我的实现overflow()有什么问题? [英] What is wrong with my implementation of overflow()?
问题描述
我想实现一个流缓冲区,我有麻烦使 overflow()工作。我调整缓冲区10个字符,并使用 setp 重置缓冲区。然后我将指针增加回我们离开的地方。由于某种原因,输出不正确:
I am trying to implement a stream buffer and I'm having trouble with making overflow() work. I resize the buffer by 10 more characters and reset the buffer using setp. Then I increment the pointer back where we left off. For some reason the output is not right:
template <class charT, class traits = std::char_traits<charT>>
class stringbuf : public std::basic_stringbuf<charT, traits>
{
public:
using char_type = charT;
using traits_type = traits;
using int_type = typename traits::int_type;
public:
stringbuf()
: buffer(10, 0)
{
this->setp(&buffer.front(), &buffer.back());
}
int_type overflow(int_type c = traits::eof())
{
if (traits::eq_int_type(c, traits::eof()))
return traits::not_eof(c);
std::ptrdiff_t diff = this->pptr() - this->pbase();
buffer.resize(buffer.size() + 10);
this->setp(&buffer.front(), &buffer.back());
this->pbump(diff);
return traits::not_eof(traits::to_int_type(*this->pptr()));
}
// ...
std::basic_string<charT> str()
{
return buffer;
}
private:
std::basic_string<charT> buffer;
};
int main()
{
stringbuf<char> buf;
std::ostream os(&buf);
os << "hello world how are you?";
std::cout << buf.str();
}
当我打印字符串时,它显示为:
When I print the string it comes out as:
hello worl How are ou?
hello worl how are ou?
c $ c> d 和 y 。
It's missing the d and the y. What did I do wrong?
推荐答案
第一件事不是你是从 std派生的: :basic_stringbuf< char> ,而不覆盖所有相关的虚拟函数。例如,你不重写 xsputn()或 sync():无论这些函数最终会做什么' ll继承。我强烈建议改为从 std :: basic_streambuf< char> 派生流缓冲区!
The first thing to not is that you are deriving from std::basic_stringbuf<char> for whatever reason without overriding all of the relevant virtual functions. For example, you don't override xsputn() or sync(): whatever these functions end up doing you'll inherit. I'd strongly recommend to derive your stream buffer from std::basic_streambuf<char> instead!

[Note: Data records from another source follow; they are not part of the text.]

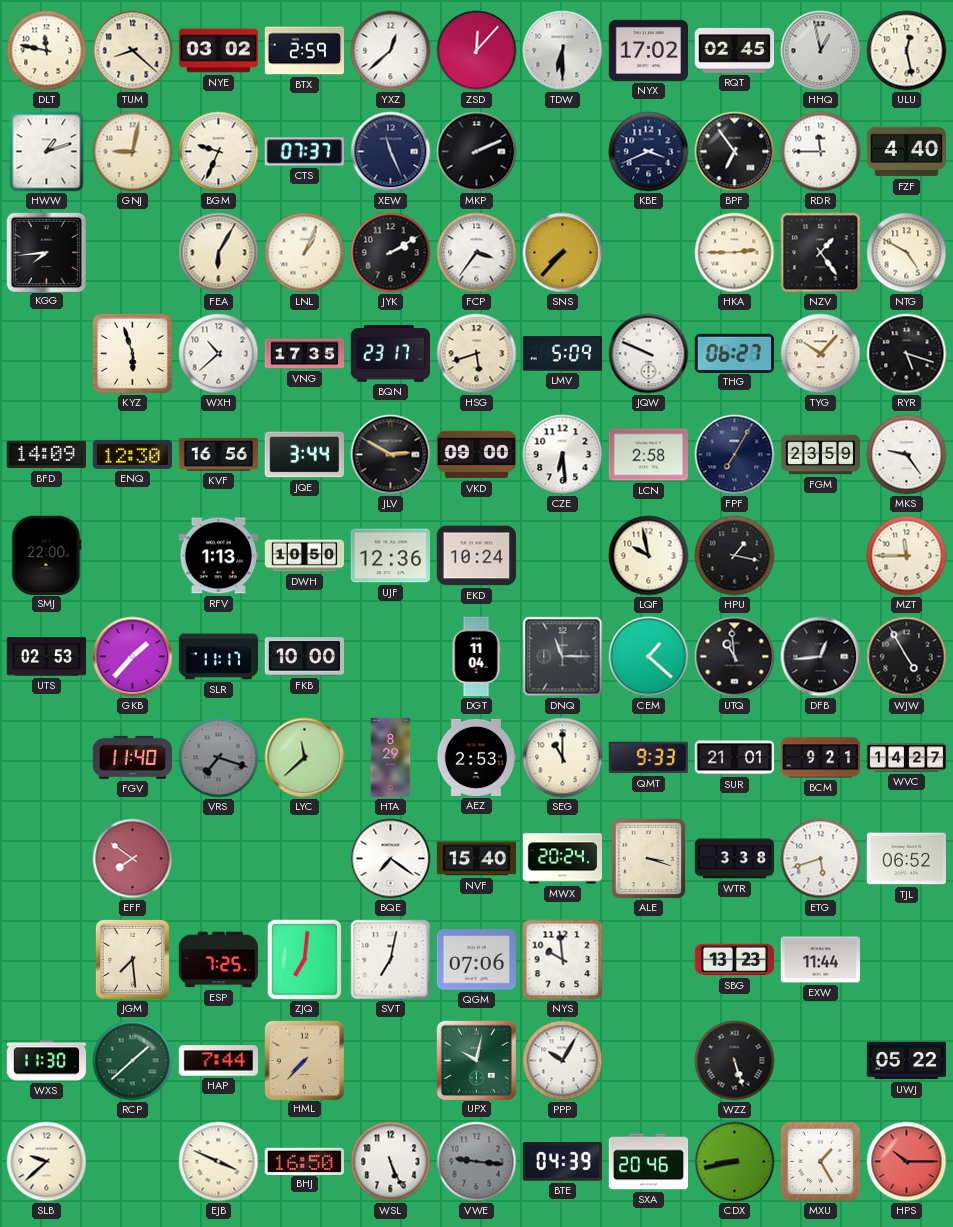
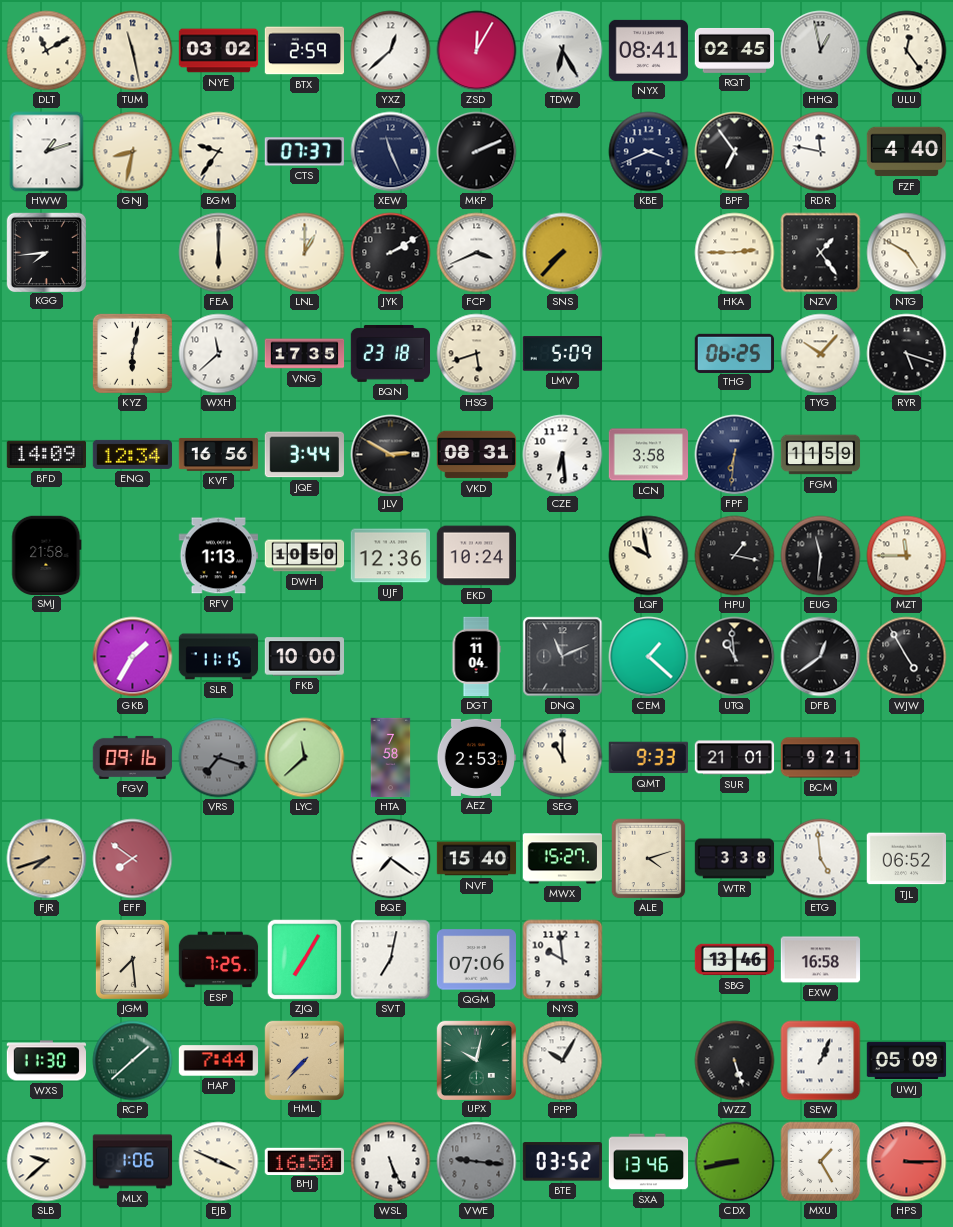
DLT: 11:47 -> 11:10
TUM: 8:22 -> 11:28
ZSD: 12:07 -> 12:05
TDW: 6:30 -> 6:25
NYX: 17:02 -> 08:41
ULU: 12:28 -> 12:24
GNJ: 9:02 -> 8:32
BGM: 9:34 -> 9:36
RDR: 11:45 -> 11:47
FEA: 6:05 -> 6:00
LNL: 1:04 -> 1:00
FCP: 3:36 -> 3:41
KYZ: 5:57 -> 6:02
WXH: 10:38 -> 11:38
BQN: 23:17 -> 23:18
JQW: 9:49 -> none
THG: 06:27 -> 06:25
ENQ: 12:30 -> 12:34
VKD: 09:00 -> 08:31
LCN: 2:58 -> 3:58
FPF: 7:05 -> 6:31
FGM: 23:59 -> 11:59
MKS: 9:24 -> none
SMJ: 22:00 -> 21:58
EUG: none -> 11:31
UTS: 02:53 -> none
GKB: 1:37 -> 1:35
SLR: 11:17 -> 11:15
DNQ: 11:15 -> 11:11
DFB: 12:44 -> 12:39
FGV: 11:40 -> 09:16
HTA: 8:29 -> 7:58
WVC: 14:27 -> none
FJR: none -> 7:42
MWX: 20:24 -> 15:27
ALE: 3:18 -> 4:12
ETG: 5:42 -> 4:59
ZJQ: 7:01 -> 7:05
SBG: 13:23 -> 13:46
EXW: 11:44 -> 16:58
SEW: none -> 1:04
UWJ: 05:22 -> 05:09
MLX: none -> 1:06
BTE: 04:39 -> 03:52
SXA: 20:46 -> 13:46
HPS: 10:15 -> 3:15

code> overflow()方法会向流缓冲区宣告一个小于字符串一个字符的缓冲区:& buffer.back()不是指向数组结尾的指针,而是字符串中的最后一个字符。就个人而言,我会使用
The overflow() method announces a buffer which is one character smaller than the string to the stream buffer: &buffer.back() isn't a pointer to the end of the array but to the last character in the string. Personally, I would use
this->setp(&this->buffer.front(), &this->buffer.front() + this->buffer.size());
到目前为止没有问题。但是,为更多字符留出空间后,您可以省略添加溢出字符,即传递给缓冲区的 overflow()的参数:
There is no problem so far. However, after making space for more characters you omitted adding the overflowing character, i.e., the argument passed to overflow() to the buffer:
this->pbump(diff);
*this->pptr() = traits::to_char_type(c);
this->pbump(1);
还有一些不太对的事情:
There are a few more little things which are not quite right:
- 将
virtual函数替换为默认参数通常是个坏主意。 -
返回的字符串可能包含多个空字符结束,因为保持的字符串实际上比写入到目前为止的序列大,除非缓冲区完全满。您应该可以不同地实现
str()函数:
- It is generally a bad idea to give overriding
virtualfunctions a default parameter. The base class function already provides the default and the new default is only picked up when the function is ever called explicitly. The string returned may contain a number of null characters at the end because the held string is actually bigger than sequence which was written so far unless the buffer is exactly full. You should probably implement the
str()function differently:
std::basic_string<charT> str() const
{
return this->buffer.substr(0, this->pptr() - this->pbase());
}
n 个字符是 n * n 。对于更大的 n (他们真的不需要变得巨大),这将导致问题。你会以指数方式增长缓冲区,例如每次增加一倍或增加一个 1.5 if你觉得加倍并不是一个好主意。
n characters is n * n. For larger n (they don't really need to become huge) this will cause problems. You are much better off growing your buffer exponentially, e.g., doubling it every time or growing by a factor of 1.5 if you feel doubling isn't a good idea.这篇关于我的实现overflow()有什么问题?的文章就介绍到这了,希望我们推荐的答案对大家有所帮助,也希望大家多多支持IT屋!